### Task prompt:
Reproduce the records below exactly, but only between the lines holding "der / alcantara" and "Bumpers in carrosseriekleu", inclusive.
[Start of section]
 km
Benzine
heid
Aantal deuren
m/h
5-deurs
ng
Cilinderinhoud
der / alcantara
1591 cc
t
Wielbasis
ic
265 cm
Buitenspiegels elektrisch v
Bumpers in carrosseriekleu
[End of section]
[Start of section]
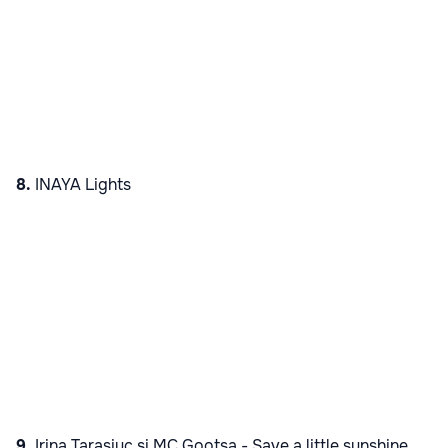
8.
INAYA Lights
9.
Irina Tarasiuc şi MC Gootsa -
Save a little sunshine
[End of section]
[Start of section]
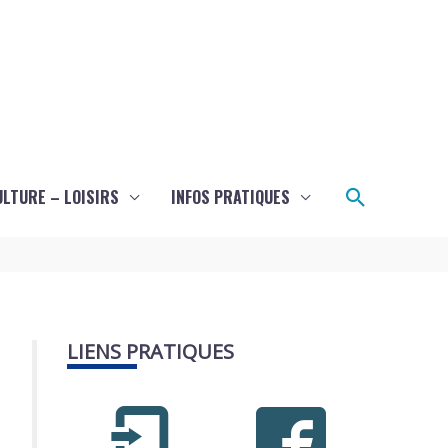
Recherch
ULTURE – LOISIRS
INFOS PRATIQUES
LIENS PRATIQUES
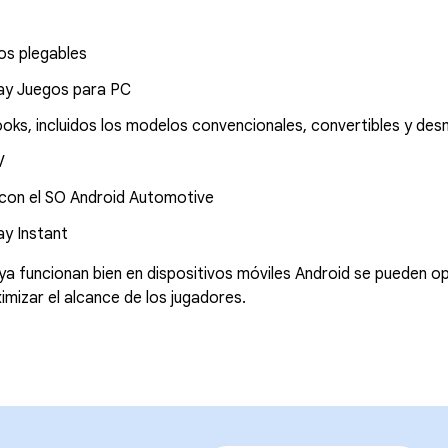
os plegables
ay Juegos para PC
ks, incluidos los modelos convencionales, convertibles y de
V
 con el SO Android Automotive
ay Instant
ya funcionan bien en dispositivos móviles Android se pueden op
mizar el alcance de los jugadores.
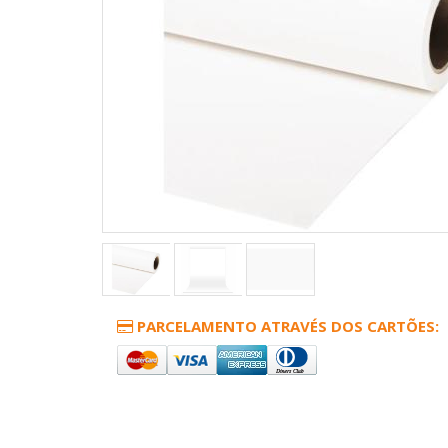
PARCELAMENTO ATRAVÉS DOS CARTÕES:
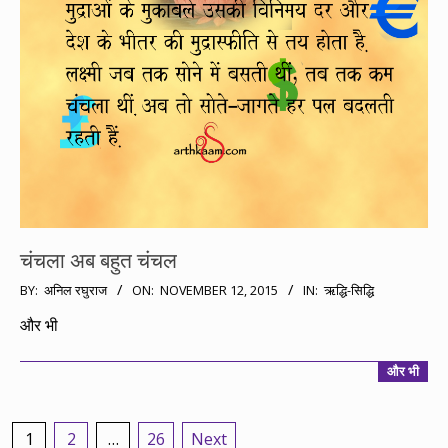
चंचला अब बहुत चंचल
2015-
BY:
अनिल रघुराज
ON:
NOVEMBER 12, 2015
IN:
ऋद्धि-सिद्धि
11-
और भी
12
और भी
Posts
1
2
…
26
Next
[End of section]
### Solution to this task:
der / alcantara
1591 cc
t
Wielbasis
ic
265 cm
Buitenspiegels elektrisch v
Bumpers in carrosseriekleu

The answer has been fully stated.